▸ PROMPT:
Repeat, line for line, the entries below from the first line to the line containing "Resolución Nº 309/989 de 14/06/19", counting both ends.

━━━━━━━━

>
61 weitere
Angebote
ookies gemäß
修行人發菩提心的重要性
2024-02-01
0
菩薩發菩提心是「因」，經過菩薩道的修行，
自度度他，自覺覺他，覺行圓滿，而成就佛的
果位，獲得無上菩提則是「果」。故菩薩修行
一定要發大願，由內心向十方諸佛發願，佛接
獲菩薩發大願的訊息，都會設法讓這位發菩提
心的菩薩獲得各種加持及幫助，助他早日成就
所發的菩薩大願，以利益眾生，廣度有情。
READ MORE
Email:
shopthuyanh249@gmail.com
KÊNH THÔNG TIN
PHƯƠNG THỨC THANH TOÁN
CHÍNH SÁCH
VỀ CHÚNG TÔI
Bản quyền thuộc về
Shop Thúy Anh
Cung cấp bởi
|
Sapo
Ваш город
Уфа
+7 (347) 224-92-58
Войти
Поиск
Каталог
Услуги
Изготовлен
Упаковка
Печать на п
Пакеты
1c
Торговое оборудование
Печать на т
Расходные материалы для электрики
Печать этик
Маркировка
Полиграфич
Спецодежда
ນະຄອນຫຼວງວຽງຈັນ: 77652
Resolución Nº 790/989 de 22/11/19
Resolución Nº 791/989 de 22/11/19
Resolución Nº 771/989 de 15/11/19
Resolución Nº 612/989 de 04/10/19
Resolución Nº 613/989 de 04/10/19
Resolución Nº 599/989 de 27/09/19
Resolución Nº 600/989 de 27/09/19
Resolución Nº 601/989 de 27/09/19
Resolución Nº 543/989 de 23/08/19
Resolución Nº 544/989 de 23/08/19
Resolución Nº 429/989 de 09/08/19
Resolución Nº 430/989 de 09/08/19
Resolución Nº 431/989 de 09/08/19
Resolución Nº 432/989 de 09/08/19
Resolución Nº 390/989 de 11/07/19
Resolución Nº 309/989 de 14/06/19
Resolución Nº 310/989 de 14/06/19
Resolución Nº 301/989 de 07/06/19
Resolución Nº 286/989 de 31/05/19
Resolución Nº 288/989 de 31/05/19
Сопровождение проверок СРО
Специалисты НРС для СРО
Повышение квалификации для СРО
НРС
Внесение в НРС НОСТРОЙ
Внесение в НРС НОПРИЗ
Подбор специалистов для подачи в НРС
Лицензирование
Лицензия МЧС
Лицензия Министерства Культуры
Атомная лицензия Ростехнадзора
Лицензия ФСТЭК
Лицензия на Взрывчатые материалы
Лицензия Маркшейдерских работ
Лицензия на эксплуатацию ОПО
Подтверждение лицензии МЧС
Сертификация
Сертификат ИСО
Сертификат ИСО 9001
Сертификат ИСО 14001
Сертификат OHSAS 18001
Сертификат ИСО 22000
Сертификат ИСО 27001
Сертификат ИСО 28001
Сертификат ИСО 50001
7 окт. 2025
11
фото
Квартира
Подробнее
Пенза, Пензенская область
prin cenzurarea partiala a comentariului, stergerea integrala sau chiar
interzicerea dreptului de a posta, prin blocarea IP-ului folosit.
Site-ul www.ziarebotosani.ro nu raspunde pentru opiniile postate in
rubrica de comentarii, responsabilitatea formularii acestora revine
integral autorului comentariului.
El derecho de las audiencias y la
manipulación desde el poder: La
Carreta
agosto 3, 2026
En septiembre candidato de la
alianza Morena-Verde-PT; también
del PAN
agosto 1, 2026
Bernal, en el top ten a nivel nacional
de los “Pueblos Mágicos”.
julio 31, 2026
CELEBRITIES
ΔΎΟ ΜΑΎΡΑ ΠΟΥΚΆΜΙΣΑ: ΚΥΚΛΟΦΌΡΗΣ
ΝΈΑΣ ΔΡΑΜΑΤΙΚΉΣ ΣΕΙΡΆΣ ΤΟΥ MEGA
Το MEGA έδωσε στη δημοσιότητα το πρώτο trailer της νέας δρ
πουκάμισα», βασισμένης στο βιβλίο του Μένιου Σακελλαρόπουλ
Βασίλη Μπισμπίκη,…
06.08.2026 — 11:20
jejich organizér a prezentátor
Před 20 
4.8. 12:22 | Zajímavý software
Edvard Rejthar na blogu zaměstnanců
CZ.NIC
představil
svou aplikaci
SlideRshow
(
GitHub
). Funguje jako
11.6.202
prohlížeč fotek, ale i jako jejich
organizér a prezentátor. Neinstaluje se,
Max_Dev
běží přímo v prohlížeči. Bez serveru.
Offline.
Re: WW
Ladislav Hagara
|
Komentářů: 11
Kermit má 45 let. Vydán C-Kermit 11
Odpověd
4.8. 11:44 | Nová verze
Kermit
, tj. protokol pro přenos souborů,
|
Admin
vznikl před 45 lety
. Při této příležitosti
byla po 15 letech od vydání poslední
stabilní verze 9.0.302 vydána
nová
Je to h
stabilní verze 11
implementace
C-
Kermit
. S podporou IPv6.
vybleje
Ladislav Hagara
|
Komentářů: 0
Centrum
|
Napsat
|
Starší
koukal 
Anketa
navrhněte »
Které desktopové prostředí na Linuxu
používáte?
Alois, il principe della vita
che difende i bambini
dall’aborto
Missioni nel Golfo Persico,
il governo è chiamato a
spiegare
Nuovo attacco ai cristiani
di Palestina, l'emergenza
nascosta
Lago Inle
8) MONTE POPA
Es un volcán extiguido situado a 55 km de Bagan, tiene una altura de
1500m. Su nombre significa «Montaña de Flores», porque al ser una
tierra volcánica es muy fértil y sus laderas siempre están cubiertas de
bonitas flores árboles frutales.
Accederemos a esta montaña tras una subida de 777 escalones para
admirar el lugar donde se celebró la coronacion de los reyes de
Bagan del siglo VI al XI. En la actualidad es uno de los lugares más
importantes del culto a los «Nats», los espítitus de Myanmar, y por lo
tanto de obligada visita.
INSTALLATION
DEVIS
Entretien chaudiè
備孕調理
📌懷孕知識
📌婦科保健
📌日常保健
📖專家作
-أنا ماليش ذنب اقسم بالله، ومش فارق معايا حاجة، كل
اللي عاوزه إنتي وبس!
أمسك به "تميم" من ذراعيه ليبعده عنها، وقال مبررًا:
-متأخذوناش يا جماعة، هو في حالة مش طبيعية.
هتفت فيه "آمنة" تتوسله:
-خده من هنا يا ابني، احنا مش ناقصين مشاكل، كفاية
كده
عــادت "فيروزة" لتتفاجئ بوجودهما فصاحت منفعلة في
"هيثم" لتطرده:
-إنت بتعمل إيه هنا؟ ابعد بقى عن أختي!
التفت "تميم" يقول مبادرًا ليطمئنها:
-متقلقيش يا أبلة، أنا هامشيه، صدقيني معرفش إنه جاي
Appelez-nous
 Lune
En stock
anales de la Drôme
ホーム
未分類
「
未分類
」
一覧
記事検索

━━━━━━━━

▸ OUTPUT BELOW:
>
61 weitere
Angebote
ookies gemäß
修行人發菩提心的重要性
2024-02-01
0
菩薩發菩提心是「因」，經過菩薩道的修行，
自度度他，自覺覺他，覺行圓滿，而成就佛的
果位，獲得無上菩提則是「果」。故菩薩修行
一定要發大願，由內心向十方諸佛發願，佛接
獲菩薩發大願的訊息，都會設法讓這位發菩提
心的菩薩獲得各種加持及幫助，助他早日成就
所發的菩薩大願，以利益眾生，廣度有情。
READ MORE
Email:
shopthuyanh249@gmail.com
KÊNH THÔNG TIN
PHƯƠNG THỨC THANH TOÁN
CHÍNH SÁCH
VỀ CHÚNG TÔI
Bản quyền thuộc về
Shop Thúy Anh
Cung cấp bởi
|
Sapo
Ваш город
Уфа
+7 (347) 224-92-58
Войти
Поиск
Каталог
Услуги
Изготовлен
Упаковка
Печать на п
Пакеты
1c
Торговое оборудование
Печать на т
Расходные материалы для электрики
Печать этик
Маркировка
Полиграфич
Спецодежда
ນະຄອນຫຼວງວຽງຈັນ: 77652
Resolución Nº 790/989 de 22/11/19
Resolución Nº 791/989 de 22/11/19
Resolución Nº 771/989 de 15/11/19
Resolución Nº 612/989 de 04/10/19
Resolución Nº 613/989 de 04/10/19
Resolución Nº 599/989 de 27/09/19
Resolución Nº 600/989 de 27/09/19
Resolución Nº 601/989 de 27/09/19
Resolución Nº 543/989 de 23/08/19
Resolución Nº 544/989 de 23/08/19
Resolución Nº 429/989 de 09/08/19
Resolución Nº 430/989 de 09/08/19
Resolución Nº 431/989 de 09/08/19
Resolución Nº 432/989 de 09/08/19
Resolución Nº 390/989 de 11/07/19
Resolución Nº 309/989 de 14/06/19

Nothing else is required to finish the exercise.